TASK PROMPT: Hand back all records exactly, pictures omitted.

INFORMATION:
BEGIN

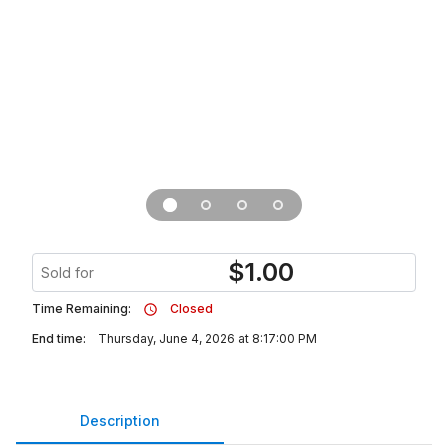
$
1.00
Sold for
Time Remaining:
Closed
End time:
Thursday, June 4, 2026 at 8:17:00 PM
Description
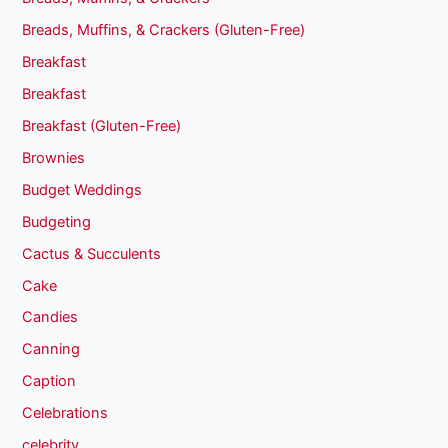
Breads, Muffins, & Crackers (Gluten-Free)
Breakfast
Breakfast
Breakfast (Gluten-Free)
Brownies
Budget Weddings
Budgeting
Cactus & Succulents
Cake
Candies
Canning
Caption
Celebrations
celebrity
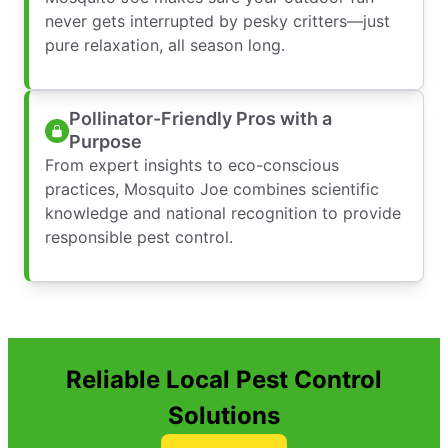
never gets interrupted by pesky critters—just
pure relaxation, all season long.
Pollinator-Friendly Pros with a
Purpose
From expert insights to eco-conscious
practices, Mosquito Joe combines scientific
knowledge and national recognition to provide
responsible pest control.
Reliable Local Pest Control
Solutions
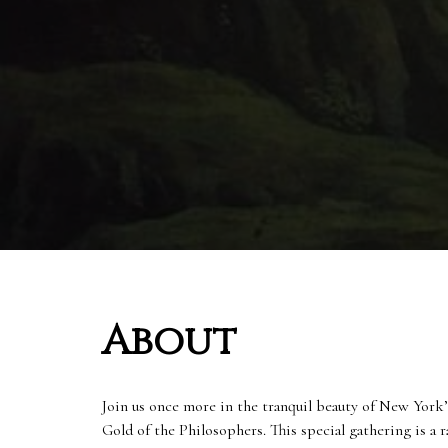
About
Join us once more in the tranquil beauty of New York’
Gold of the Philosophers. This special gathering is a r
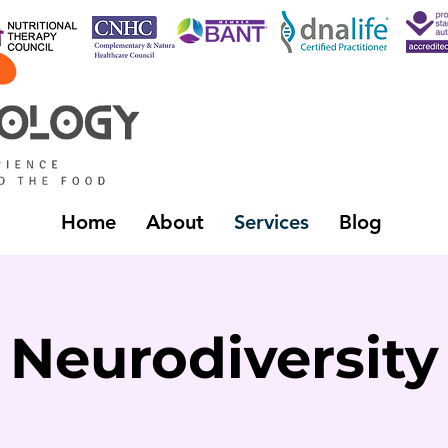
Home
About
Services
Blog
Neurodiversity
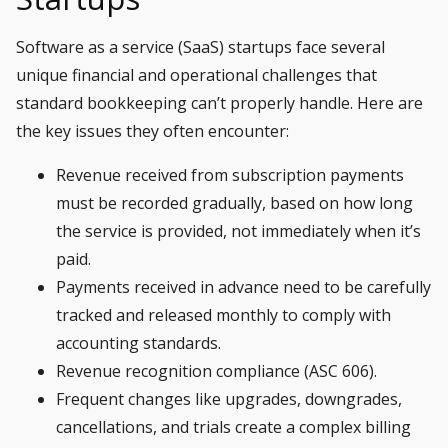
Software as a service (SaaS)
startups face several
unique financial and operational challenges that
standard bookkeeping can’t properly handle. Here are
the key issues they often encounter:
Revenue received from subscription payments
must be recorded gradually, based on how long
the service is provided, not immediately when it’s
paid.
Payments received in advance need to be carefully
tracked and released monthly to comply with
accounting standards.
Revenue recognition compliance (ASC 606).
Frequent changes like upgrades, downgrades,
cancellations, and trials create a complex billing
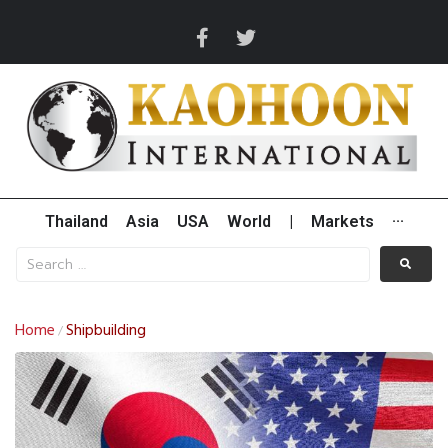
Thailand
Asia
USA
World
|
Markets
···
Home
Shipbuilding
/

END

EXERCISE RESPONSE:
$
1.00
Sold for
Time Remaining:
Closed
End time:
Thursday, June 4, 2026 at 8:17:00 PM
Description
Breads, Muffins, & Crackers (Gluten-Free)
Breakfast
Breakfast
Breakfast (Gluten-Free)
Brownies
Budget Weddings
Budgeting
Cactus & Succulents
Cake
Candies
Canning
Caption
Celebrations
celebrity
never gets interrupted by pesky critters—just
pure relaxation, all season long.
Pollinator-Friendly Pros with a
Purpose
From expert insights to eco-conscious
practices, Mosquito Joe combines scientific
knowledge and national recognition to provide
responsible pest control.
Reliable Local Pest Control
Solutions
About
Join us once more in the tranquil beauty of New York’
Gold of the Philosophers. This special gathering is a r
Home
About
Services
Blog
Neurodiversity
Software as a service (SaaS)
startups face several
unique financial and operational challenges that
standard bookkeeping can’t properly handle. Here are
the key issues they often encounter:
Revenue received from subscription payments
must be recorded gradually, based on how long
the service is provided, not immediately when it’s
paid.
Payments received in advance need to be carefully
tracked and released monthly to comply with
accounting standards.
Revenue recognition compliance (ASC 606).
Frequent changes like upgrades, downgrades,
cancellations, and trials create a complex billing
Thailand
Asia
USA
World
|
Markets
···
Home
Shipbuilding
/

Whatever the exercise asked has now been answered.